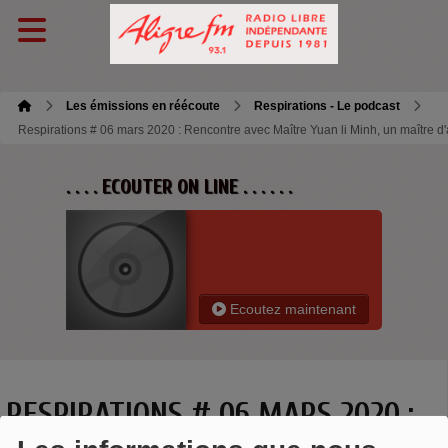
Les émissions en réécoute
Respirations - Le podcast
Respirations # 06 mars 2020 : Rencontre avec Maître Yuan li Minh, un maître d
. . . . ECOUTER ON LINE . . . . . .
Ecoutez maintenant
RESPIRATIONS # 06 MARS 2020 :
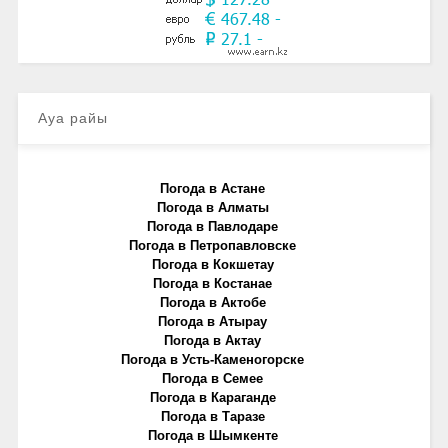
Ауа райы
Погода в Астане
Погода в Алматы
Погода в Павлодаре
Погода в Петропавловске
Погода в Кокшетау
Погода в Костанае
Погода в Актобе
Погода в Атырау
Погода в Актау
Погода в Усть-Каменогорске
Погода в Семее
Погода в Караганде
Погода в Таразе
Погода в Шымкенте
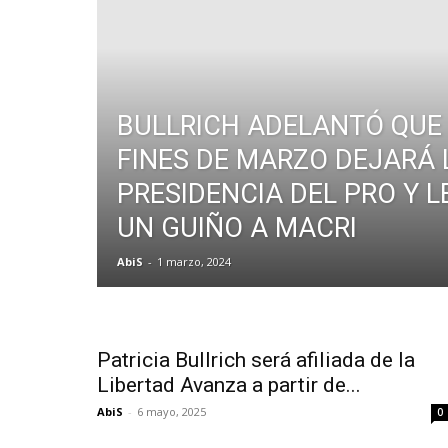
BULLRICH ADELANTÓ QUE
FINES DE MARZO DEJARÁ 
PRESIDENCIA DEL PRO Y L
UN GUIÑO A MACRI
AbiS
-
1 marzo, 2024
Patricia Bullrich será afiliada de la
Libertad Avanza a partir de...
AbiS
-
6 mayo, 2025
0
++++++++++++++++++++
**Task brief**
Word for word, retype all of the data above, but include no pictures.

**Response for this exercise**
Les émissions en réécoute
Respirations - Le podcast
Respirations # 06 mars 2020 : Rencontre avec Maître Yuan li Minh, un maître d
. . . . ECOUTER ON LINE . . . . . .
Ecoutez maintenant
RESPIRATIONS # 06 MARS 2020 :
Ауа райы
Погода в Астане
Погода в Алматы
Погода в Павлодаре
Погода в Петропавловске
Погода в Кокшетау
Погода в Костанае
Погода в Актобе
Погода в Атырау
Погода в Актау
Погода в Усть-Каменогорске
Погода в Семее
Погода в Караганде
Погода в Таразе
Погода в Шымкенте
BULLRICH ADELANTÓ QUE
FINES DE MARZO DEJARÁ 
PRESIDENCIA DEL PRO Y L
UN GUIÑO A MACRI
AbiS
-
1 marzo, 2024
Patricia Bullrich será afiliada de la
Libertad Avanza a partir de...
AbiS
-
6 mayo, 2025
0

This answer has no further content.